Take each line from the material below that includes the string "alto" and copy it.
....
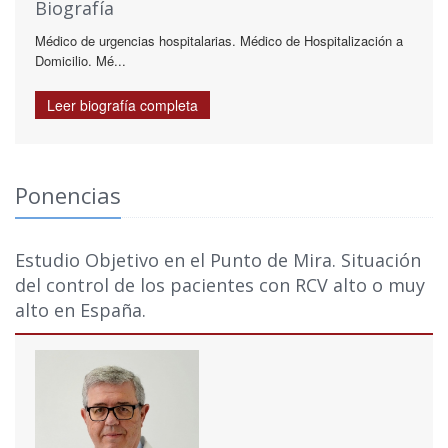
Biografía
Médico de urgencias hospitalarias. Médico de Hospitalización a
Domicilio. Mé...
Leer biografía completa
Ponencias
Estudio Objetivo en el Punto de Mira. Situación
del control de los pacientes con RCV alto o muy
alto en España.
....
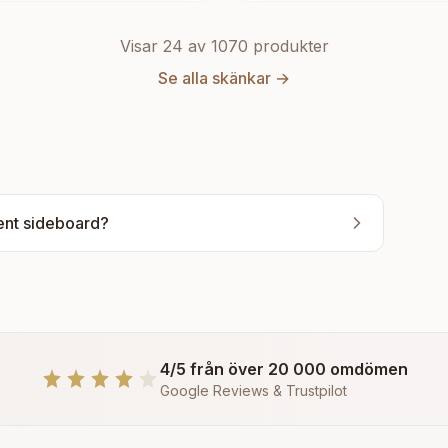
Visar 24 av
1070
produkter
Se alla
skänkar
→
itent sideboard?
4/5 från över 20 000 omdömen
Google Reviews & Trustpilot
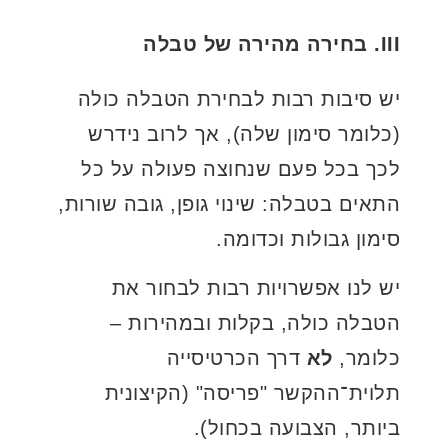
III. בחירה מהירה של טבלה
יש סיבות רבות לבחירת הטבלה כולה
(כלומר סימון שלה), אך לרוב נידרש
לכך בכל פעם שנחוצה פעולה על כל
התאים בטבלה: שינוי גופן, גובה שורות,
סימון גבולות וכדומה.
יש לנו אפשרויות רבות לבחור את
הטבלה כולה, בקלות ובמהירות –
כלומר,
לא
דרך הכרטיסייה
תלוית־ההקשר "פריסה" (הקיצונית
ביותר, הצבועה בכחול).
....
TASK RESULT =
del control de los pacientes con RCV alto o muy
alto en España.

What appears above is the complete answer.